Segment Start: Source records

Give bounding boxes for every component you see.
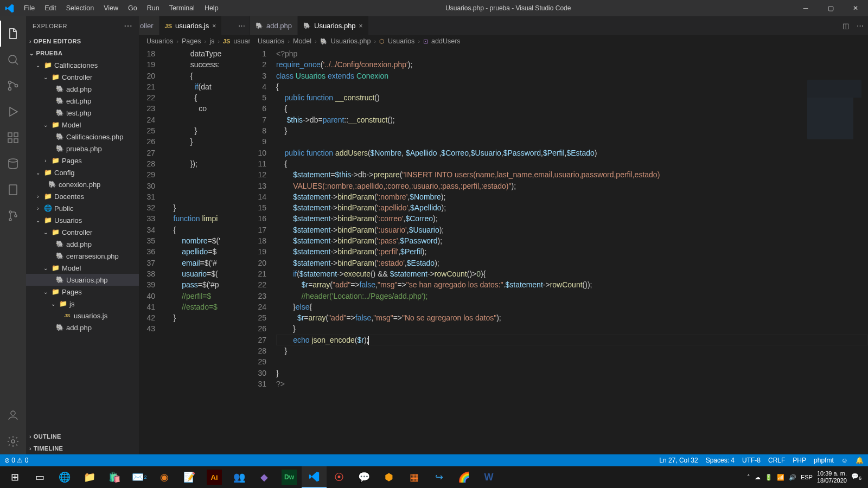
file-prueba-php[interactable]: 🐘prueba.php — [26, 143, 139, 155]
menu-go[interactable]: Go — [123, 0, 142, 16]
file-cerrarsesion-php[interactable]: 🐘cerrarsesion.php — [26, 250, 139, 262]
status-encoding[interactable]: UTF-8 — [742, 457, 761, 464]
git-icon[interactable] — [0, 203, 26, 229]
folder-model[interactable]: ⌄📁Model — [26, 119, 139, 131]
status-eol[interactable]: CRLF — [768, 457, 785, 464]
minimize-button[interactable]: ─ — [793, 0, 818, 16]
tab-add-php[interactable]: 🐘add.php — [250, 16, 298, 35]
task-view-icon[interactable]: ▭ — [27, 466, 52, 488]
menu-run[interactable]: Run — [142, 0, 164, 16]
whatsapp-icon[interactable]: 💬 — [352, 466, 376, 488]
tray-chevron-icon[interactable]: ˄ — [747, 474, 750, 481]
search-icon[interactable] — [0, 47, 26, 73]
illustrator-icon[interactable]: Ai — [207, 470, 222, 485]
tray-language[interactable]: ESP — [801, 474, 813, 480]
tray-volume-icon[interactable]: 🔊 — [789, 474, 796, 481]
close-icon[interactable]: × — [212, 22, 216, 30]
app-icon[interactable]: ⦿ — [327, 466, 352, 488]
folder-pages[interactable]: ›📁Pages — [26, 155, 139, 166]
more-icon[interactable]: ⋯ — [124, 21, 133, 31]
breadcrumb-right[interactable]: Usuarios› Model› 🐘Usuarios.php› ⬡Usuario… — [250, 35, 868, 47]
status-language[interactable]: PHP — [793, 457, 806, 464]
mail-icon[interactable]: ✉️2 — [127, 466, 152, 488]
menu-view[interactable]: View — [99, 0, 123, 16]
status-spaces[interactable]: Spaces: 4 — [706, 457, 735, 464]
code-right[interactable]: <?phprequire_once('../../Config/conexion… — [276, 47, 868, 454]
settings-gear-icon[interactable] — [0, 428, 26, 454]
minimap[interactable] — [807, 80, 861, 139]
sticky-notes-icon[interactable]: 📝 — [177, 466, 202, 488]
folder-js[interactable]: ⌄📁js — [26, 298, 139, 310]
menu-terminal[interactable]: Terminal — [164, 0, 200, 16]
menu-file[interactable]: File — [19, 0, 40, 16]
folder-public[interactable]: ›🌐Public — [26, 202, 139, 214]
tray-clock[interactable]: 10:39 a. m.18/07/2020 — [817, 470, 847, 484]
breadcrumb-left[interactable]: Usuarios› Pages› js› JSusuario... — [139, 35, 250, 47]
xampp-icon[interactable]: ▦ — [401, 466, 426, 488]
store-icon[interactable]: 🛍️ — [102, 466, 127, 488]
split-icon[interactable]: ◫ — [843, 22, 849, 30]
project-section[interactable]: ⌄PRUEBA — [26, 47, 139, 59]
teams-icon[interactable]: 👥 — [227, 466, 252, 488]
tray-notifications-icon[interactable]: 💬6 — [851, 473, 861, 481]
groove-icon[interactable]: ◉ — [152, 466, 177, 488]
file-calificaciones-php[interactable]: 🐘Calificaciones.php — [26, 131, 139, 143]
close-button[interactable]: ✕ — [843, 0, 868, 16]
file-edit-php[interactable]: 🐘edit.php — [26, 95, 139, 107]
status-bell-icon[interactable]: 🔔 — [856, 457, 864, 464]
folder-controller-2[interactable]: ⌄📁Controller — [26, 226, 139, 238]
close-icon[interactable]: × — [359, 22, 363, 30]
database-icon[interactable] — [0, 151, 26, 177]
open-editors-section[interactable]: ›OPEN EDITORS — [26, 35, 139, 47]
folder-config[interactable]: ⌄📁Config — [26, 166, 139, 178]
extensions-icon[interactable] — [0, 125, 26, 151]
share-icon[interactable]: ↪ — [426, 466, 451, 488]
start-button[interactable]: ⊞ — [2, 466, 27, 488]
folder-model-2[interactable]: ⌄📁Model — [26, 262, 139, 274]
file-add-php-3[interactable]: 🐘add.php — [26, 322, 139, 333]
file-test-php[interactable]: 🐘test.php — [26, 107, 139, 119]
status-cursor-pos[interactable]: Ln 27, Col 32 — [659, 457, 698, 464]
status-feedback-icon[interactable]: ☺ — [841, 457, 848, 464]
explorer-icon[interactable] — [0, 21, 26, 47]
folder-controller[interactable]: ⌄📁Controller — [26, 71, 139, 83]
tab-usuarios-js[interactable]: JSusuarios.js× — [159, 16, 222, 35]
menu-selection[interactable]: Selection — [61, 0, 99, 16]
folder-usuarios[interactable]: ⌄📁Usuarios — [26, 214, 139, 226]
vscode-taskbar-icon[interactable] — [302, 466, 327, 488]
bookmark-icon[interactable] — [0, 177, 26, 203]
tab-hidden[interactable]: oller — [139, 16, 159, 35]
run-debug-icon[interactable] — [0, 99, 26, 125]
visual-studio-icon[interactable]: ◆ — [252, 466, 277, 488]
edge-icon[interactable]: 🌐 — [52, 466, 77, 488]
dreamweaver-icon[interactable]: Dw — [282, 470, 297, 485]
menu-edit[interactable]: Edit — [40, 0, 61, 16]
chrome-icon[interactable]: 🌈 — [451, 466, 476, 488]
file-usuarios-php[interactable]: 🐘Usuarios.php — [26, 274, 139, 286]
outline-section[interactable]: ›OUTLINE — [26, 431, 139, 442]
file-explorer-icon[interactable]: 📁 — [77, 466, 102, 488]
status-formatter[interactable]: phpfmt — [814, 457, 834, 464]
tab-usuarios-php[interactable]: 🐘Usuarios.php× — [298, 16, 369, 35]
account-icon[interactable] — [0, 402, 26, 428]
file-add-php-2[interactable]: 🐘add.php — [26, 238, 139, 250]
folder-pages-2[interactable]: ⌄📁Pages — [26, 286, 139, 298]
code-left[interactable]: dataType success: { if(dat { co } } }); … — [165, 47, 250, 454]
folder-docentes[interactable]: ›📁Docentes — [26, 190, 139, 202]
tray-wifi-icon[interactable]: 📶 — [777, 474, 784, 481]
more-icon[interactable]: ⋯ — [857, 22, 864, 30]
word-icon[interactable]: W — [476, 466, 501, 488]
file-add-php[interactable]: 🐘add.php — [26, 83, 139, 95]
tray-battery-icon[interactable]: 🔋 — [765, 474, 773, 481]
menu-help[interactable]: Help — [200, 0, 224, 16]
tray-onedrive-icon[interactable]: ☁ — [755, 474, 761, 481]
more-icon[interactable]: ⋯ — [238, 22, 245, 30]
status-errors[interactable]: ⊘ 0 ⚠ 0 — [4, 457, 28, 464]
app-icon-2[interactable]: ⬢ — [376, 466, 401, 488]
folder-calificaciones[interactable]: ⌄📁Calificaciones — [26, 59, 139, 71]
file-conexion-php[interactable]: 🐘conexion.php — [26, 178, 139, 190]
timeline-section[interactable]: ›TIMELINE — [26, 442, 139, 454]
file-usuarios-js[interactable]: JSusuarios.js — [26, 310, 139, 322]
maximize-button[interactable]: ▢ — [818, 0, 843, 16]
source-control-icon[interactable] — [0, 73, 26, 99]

Segment End: Source records

Write out each entry exactly as given, but skip the pictures.

(Solution for this task)
Give bounding boxes for every component you see.
file-prueba-php[interactable]: 🐘prueba.php — [26, 143, 139, 155]
menu-go[interactable]: Go — [123, 0, 142, 16]
file-cerrarsesion-php[interactable]: 🐘cerrarsesion.php — [26, 250, 139, 262]
status-encoding[interactable]: UTF-8 — [742, 457, 761, 464]
git-icon[interactable] — [0, 203, 26, 229]
folder-model[interactable]: ⌄📁Model — [26, 119, 139, 131]
status-eol[interactable]: CRLF — [768, 457, 785, 464]
minimize-button[interactable]: ─ — [793, 0, 818, 16]
tab-add-php[interactable]: 🐘add.php — [250, 16, 298, 35]
task-view-icon[interactable]: ▭ — [27, 466, 52, 488]
menu-run[interactable]: Run — [142, 0, 164, 16]
whatsapp-icon[interactable]: 💬 — [352, 466, 376, 488]
tray-chevron-icon[interactable]: ˄ — [747, 474, 750, 481]
search-icon[interactable] — [0, 47, 26, 73]
illustrator-icon[interactable]: Ai — [207, 470, 222, 485]
tray-language[interactable]: ESP — [801, 474, 813, 480]
tray-volume-icon[interactable]: 🔊 — [789, 474, 796, 481]
close-icon[interactable]: × — [212, 22, 216, 30]
app-icon[interactable]: ⦿ — [327, 466, 352, 488]
folder-pages[interactable]: ›📁Pages — [26, 155, 139, 166]
more-icon[interactable]: ⋯ — [124, 21, 133, 31]
breadcrumb-right[interactable]: Usuarios› Model› 🐘Usuarios.php› ⬡Usuario… — [250, 35, 868, 47]
status-language[interactable]: PHP — [793, 457, 806, 464]
mail-icon[interactable]: ✉️2 — [127, 466, 152, 488]
menu-view[interactable]: View — [99, 0, 123, 16]
status-spaces[interactable]: Spaces: 4 — [706, 457, 735, 464]
code-right[interactable]: <?phprequire_once('../../Config/conexion… — [276, 47, 868, 454]
settings-gear-icon[interactable] — [0, 428, 26, 454]
minimap[interactable] — [807, 80, 861, 139]
sticky-notes-icon[interactable]: 📝 — [177, 466, 202, 488]
folder-js[interactable]: ⌄📁js — [26, 298, 139, 310]
menu-terminal[interactable]: Terminal — [164, 0, 200, 16]
menu-file[interactable]: File — [19, 0, 40, 16]
folder-public[interactable]: ›🌐Public — [26, 202, 139, 214]
tray-clock[interactable]: 10:39 a. m.18/07/2020 — [817, 470, 847, 484]
breadcrumb-left[interactable]: Usuarios› Pages› js› JSusuario... — [139, 35, 250, 47]
xampp-icon[interactable]: ▦ — [401, 466, 426, 488]
store-icon[interactable]: 🛍️ — [102, 466, 127, 488]
split-icon[interactable]: ◫ — [843, 22, 849, 30]
project-section[interactable]: ⌄PRUEBA — [26, 47, 139, 59]
teams-icon[interactable]: 👥 — [227, 466, 252, 488]
tray-notifications-icon[interactable]: 💬6 — [851, 473, 861, 481]
groove-icon[interactable]: ◉ — [152, 466, 177, 488]
file-calificaciones-php[interactable]: 🐘Calificaciones.php — [26, 131, 139, 143]
close-button[interactable]: ✕ — [843, 0, 868, 16]
file-edit-php[interactable]: 🐘edit.php — [26, 95, 139, 107]
status-bell-icon[interactable]: 🔔 — [856, 457, 864, 464]
folder-controller-2[interactable]: ⌄📁Controller — [26, 226, 139, 238]
close-icon[interactable]: × — [359, 22, 363, 30]
database-icon[interactable] — [0, 151, 26, 177]
open-editors-section[interactable]: ›OPEN EDITORS — [26, 35, 139, 47]
folder-config[interactable]: ⌄📁Config — [26, 166, 139, 178]
extensions-icon[interactable] — [0, 125, 26, 151]
share-icon[interactable]: ↪ — [426, 466, 451, 488]
start-button[interactable]: ⊞ — [2, 466, 27, 488]
folder-model-2[interactable]: ⌄📁Model — [26, 262, 139, 274]
file-add-php-3[interactable]: 🐘add.php — [26, 322, 139, 333]
file-test-php[interactable]: 🐘test.php — [26, 107, 139, 119]
status-cursor-pos[interactable]: Ln 27, Col 32 — [659, 457, 698, 464]
status-feedback-icon[interactable]: ☺ — [841, 457, 848, 464]
explorer-icon[interactable] — [0, 21, 26, 47]
folder-controller[interactable]: ⌄📁Controller — [26, 71, 139, 83]
tab-usuarios-js[interactable]: JSusuarios.js× — [159, 16, 222, 35]
menu-selection[interactable]: Selection — [61, 0, 99, 16]
folder-usuarios[interactable]: ⌄📁Usuarios — [26, 214, 139, 226]
vscode-taskbar-icon[interactable] — [302, 466, 327, 488]
bookmark-icon[interactable] — [0, 177, 26, 203]
tab-hidden[interactable]: oller — [139, 16, 159, 35]
run-debug-icon[interactable] — [0, 99, 26, 125]
visual-studio-icon[interactable]: ◆ — [252, 466, 277, 488]
edge-icon[interactable]: 🌐 — [52, 466, 77, 488]
dreamweaver-icon[interactable]: Dw — [282, 470, 297, 485]
menu-edit[interactable]: Edit — [40, 0, 61, 16]
chrome-icon[interactable]: 🌈 — [451, 466, 476, 488]
file-usuarios-php[interactable]: 🐘Usuarios.php — [26, 274, 139, 286]
outline-section[interactable]: ›OUTLINE — [26, 431, 139, 442]
file-explorer-icon[interactable]: 📁 — [77, 466, 102, 488]
status-formatter[interactable]: phpfmt — [814, 457, 834, 464]
tab-usuarios-php[interactable]: 🐘Usuarios.php× — [298, 16, 369, 35]
account-icon[interactable] — [0, 402, 26, 428]
file-add-php-2[interactable]: 🐘add.php — [26, 238, 139, 250]
folder-pages-2[interactable]: ⌄📁Pages — [26, 286, 139, 298]
code-left[interactable]: dataType success: { if(dat { co } } }); … — [165, 47, 250, 454]
folder-docentes[interactable]: ›📁Docentes — [26, 190, 139, 202]
tray-wifi-icon[interactable]: 📶 — [777, 474, 784, 481]
more-icon[interactable]: ⋯ — [857, 22, 864, 30]
word-icon[interactable]: W — [476, 466, 501, 488]
file-add-php[interactable]: 🐘add.php — [26, 83, 139, 95]
tray-battery-icon[interactable]: 🔋 — [765, 474, 773, 481]
menu-help[interactable]: Help — [200, 0, 224, 16]
tray-onedrive-icon[interactable]: ☁ — [755, 474, 761, 481]
more-icon[interactable]: ⋯ — [238, 22, 245, 30]
status-errors[interactable]: ⊘ 0 ⚠ 0 — [4, 457, 28, 464]
app-icon-2[interactable]: ⬢ — [376, 466, 401, 488]
folder-calificaciones[interactable]: ⌄📁Calificaciones — [26, 59, 139, 71]
file-conexion-php[interactable]: 🐘conexion.php — [26, 178, 139, 190]
timeline-section[interactable]: ›TIMELINE — [26, 442, 139, 454]
file-usuarios-js[interactable]: JSusuarios.js — [26, 310, 139, 322]
maximize-button[interactable]: ▢ — [818, 0, 843, 16]
source-control-icon[interactable] — [0, 73, 26, 99]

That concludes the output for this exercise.